■ **TO DO**: What are the lines from the top of the entries below through the line containing "Қолдау орталығы"? Return them exactly, both ends included, without the pictures.

Page-level text extractions
◆ ◆ ◆
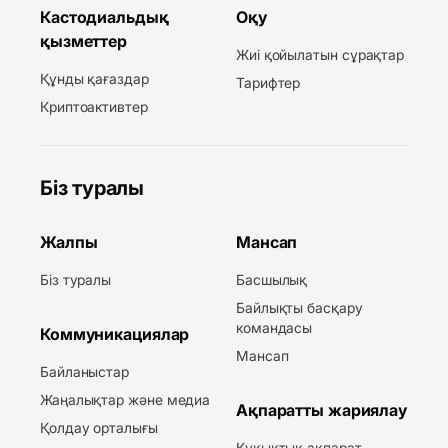
Кастодиальдық
Оқу
қызметтер
Жиі қойылатын сұрақтар
Құнды қағаздар
Тарифтер
Криптоактивтер
Біз туралы
Жалпы
Мансап
Біз туралы
Басшылық
Байлықты басқару
командасы
Коммуникациялар
Мансап
Байланыстар
Жаңалықтар және медиа
Ақпаратты жариялау
Қолдау орталығы
Құқықтық ақпарат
◆ ◆ ◆
■ **THE ANSWER**:
Кастодиальдық
Оқу
қызметтер
Жиі қойылатын сұрақтар
Құнды қағаздар
Тарифтер
Криптоактивтер
Біз туралы
Жалпы
Мансап
Біз туралы
Басшылық
Байлықты басқару
командасы
Коммуникациялар
Мансап
Байланыстар
Жаңалықтар және медиа
Ақпаратты жариялау
Қолдау орталығы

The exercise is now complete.